SMB and RPC are not the problem. Bulk transfer protocols via HTTP,
SFTP, FTP, streaming files or other long time sessions. We find
IOStats to be great to visualize a long trace to pinpoint otherwise
non-obvious problems and patterns.
I have been trying to see if the advanced functions would give
additional ways to look at these sessions.
Kevin
On Tuesday, October 28, 2003, at 04:15 AM, Ronnie Sahlberg wrote:
Sure, but first some more detail,
is there a particular protocol you are interested in in particular?
SMB or RPC response times?
I often create advance graphs for service response times for both SMB
and
RPC (nfs)
Since the graphs are drawn ove each other from the bottom (fifth) to
top I
often produce
Advanced iostat for smb.time and rpc.time to plot response times.
Select tick interval==1s pixelspertick==5 and specify the graphs as:
Graph1: field==smb.time filter==smb.time type==AVG (average) and
drawingstyle==LINE
Graph2: field==smb.time filter==smb.time type==MIN and
drawingstyle==BAR
or IMPULSE
Graph3: field==smb.time filter==smb.time type==MAX and
drawingstyle==BAR
The same config works fine for rpc.time as well.
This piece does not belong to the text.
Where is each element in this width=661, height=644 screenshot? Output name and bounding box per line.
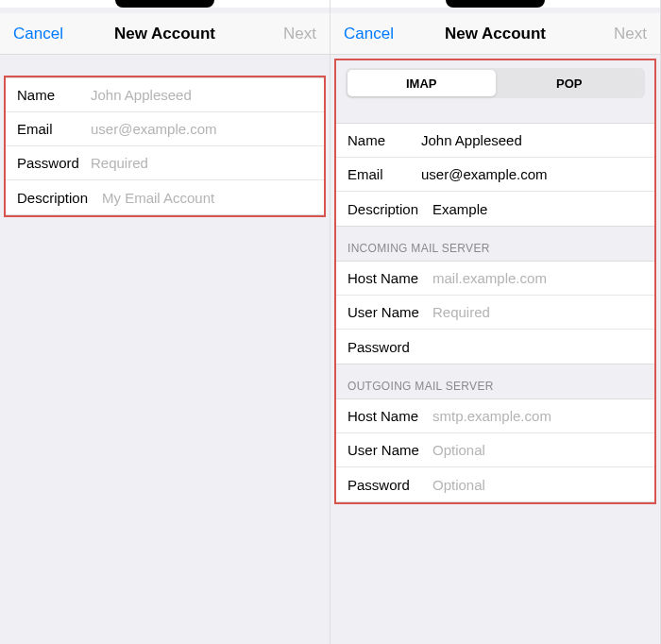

For client workload/concurrency I usually plot it as
tick interval==0.010 pixelspertick==2 and a single graph
Graph1: field==rpc.time filter==rpc.time type==LOAD
drawingstyle==IMPULSE
this produces beautiful graphs of how much concurrency the clients are
generating (see manpage for LOAD)
it shows very clearly how fast the client issues new i/o and how many
i/os
the client issues concurrently, how many i/o/s in flight the client
keeps at
a time.
----- Original Message -----
From: "Kevin"
Sent: Monday, October 27, 2003 2:30 PM
Subject: [Ethereal-users] IOStats Advanced Examples?
Would anybody have an example of the use of IOStats with the Advanced
Units? I have been unsuccessfully playing with this with TCP traces.